Copy every line in the records below that contains the word "ведущих".

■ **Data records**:
((

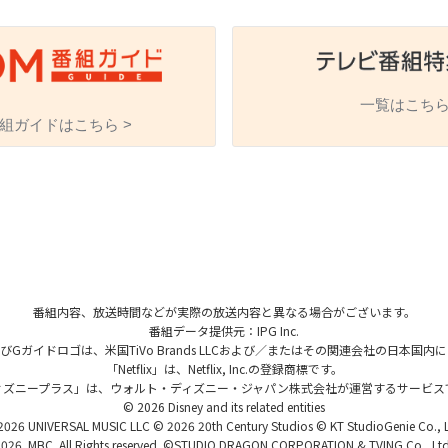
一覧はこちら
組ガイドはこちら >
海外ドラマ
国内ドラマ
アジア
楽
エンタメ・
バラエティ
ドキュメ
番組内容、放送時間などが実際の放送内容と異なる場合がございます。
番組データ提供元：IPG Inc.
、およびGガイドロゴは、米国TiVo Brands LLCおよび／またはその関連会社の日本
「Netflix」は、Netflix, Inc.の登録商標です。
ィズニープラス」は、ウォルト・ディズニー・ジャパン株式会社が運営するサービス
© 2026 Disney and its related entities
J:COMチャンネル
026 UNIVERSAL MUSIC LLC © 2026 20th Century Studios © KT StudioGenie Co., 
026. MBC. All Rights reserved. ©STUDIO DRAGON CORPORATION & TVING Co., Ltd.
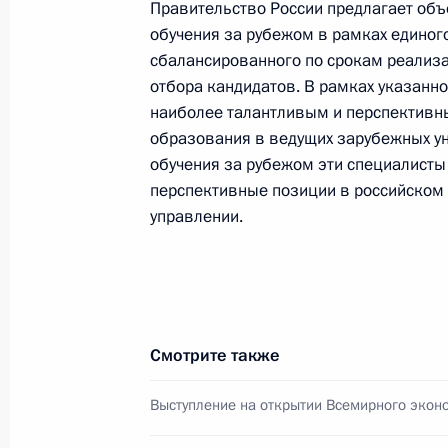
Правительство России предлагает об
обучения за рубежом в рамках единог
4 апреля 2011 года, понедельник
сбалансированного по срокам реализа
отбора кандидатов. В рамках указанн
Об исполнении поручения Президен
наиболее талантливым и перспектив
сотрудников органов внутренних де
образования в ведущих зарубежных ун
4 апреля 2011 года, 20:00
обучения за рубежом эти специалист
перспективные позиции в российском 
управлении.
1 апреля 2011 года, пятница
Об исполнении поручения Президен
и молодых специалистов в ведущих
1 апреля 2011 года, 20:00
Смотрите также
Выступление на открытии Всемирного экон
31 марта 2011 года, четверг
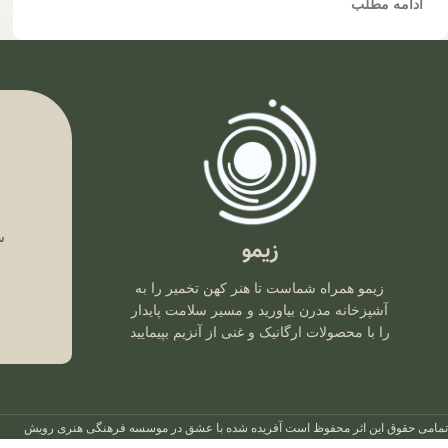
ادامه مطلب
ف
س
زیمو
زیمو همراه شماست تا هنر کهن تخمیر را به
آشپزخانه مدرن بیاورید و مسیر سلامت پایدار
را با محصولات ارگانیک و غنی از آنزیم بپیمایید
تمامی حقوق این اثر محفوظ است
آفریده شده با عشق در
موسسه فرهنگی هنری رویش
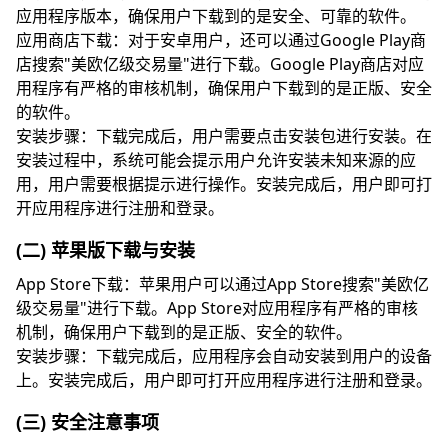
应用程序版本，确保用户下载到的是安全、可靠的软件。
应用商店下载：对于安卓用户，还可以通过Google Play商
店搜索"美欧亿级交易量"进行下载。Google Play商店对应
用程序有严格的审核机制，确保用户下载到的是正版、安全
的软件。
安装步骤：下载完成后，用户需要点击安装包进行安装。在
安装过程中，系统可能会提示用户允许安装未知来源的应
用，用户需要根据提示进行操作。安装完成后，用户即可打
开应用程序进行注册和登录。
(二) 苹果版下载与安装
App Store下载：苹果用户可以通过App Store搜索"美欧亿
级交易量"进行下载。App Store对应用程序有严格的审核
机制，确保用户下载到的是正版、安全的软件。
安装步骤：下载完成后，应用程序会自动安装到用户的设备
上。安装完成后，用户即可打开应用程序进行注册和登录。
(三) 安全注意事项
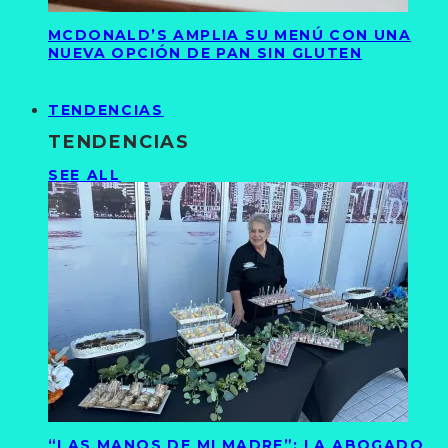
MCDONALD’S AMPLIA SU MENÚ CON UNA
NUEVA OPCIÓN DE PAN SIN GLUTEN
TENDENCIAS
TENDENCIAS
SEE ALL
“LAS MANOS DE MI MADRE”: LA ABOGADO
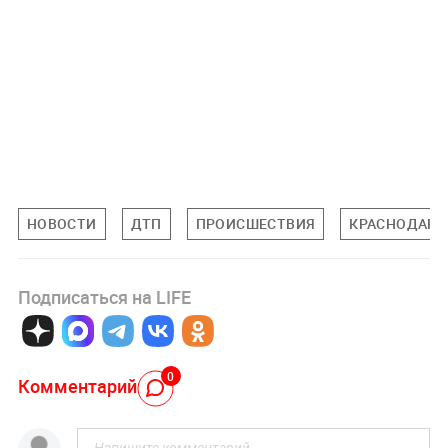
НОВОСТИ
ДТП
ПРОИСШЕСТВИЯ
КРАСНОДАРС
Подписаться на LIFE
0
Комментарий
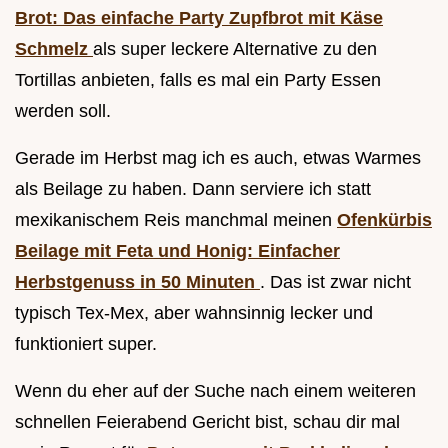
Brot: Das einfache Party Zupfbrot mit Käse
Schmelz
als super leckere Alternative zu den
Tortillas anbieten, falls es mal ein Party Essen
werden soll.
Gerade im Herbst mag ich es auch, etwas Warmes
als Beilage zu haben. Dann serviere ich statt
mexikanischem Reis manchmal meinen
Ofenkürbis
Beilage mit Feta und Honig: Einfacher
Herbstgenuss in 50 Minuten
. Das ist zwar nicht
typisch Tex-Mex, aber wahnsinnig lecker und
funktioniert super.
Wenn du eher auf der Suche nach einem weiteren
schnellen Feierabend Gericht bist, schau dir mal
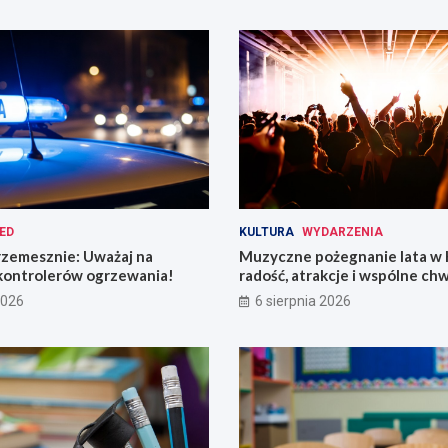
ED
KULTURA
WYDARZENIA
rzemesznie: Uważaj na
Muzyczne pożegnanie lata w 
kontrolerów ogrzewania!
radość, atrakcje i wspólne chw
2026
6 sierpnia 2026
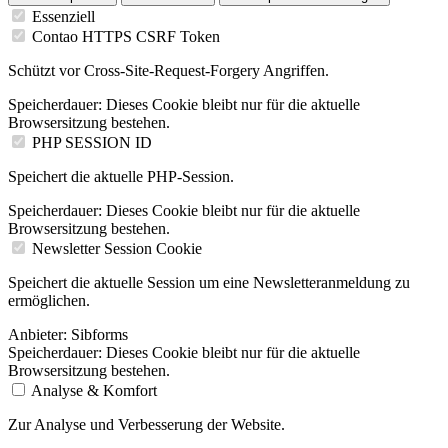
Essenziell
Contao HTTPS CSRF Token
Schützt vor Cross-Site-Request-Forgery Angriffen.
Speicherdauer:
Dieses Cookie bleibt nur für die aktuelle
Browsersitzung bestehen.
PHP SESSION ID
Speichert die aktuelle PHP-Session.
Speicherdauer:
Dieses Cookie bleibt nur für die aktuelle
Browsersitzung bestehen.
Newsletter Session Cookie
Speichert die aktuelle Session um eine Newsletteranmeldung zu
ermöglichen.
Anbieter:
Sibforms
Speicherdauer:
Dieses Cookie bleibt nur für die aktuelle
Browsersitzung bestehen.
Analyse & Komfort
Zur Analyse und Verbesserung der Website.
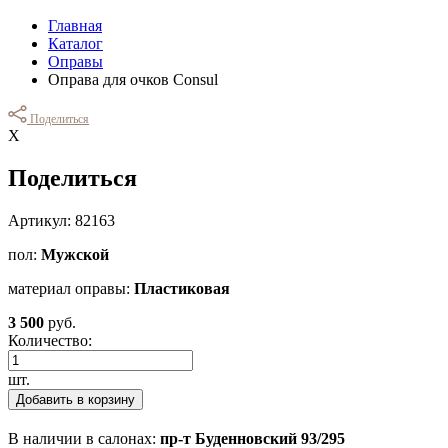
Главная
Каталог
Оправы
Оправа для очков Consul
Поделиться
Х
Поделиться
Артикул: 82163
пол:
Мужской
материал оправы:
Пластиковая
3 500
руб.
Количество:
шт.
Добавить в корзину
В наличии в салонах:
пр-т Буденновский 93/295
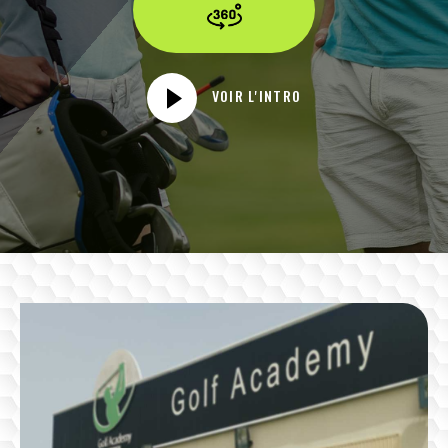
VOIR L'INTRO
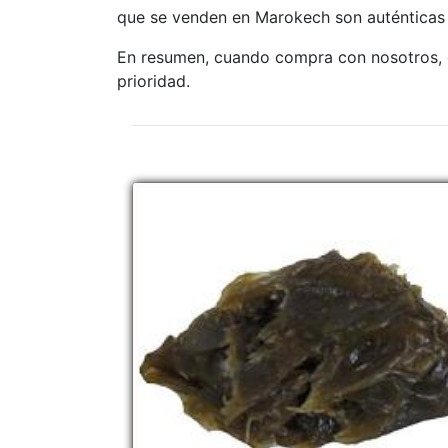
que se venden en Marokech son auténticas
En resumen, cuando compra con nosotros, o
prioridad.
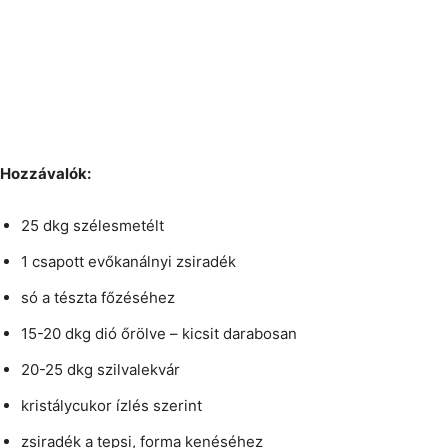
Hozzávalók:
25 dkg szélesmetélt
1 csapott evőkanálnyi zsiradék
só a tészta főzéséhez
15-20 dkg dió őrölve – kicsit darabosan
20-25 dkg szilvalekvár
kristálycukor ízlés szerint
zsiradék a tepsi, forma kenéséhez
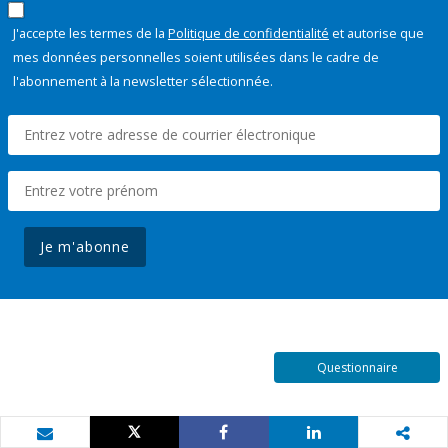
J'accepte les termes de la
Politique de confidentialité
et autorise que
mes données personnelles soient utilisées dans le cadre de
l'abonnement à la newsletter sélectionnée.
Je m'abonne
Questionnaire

))

■ **TASK OUTPUT**:
образования в ведущих зарубежных ун
и молодых специалистов в ведущих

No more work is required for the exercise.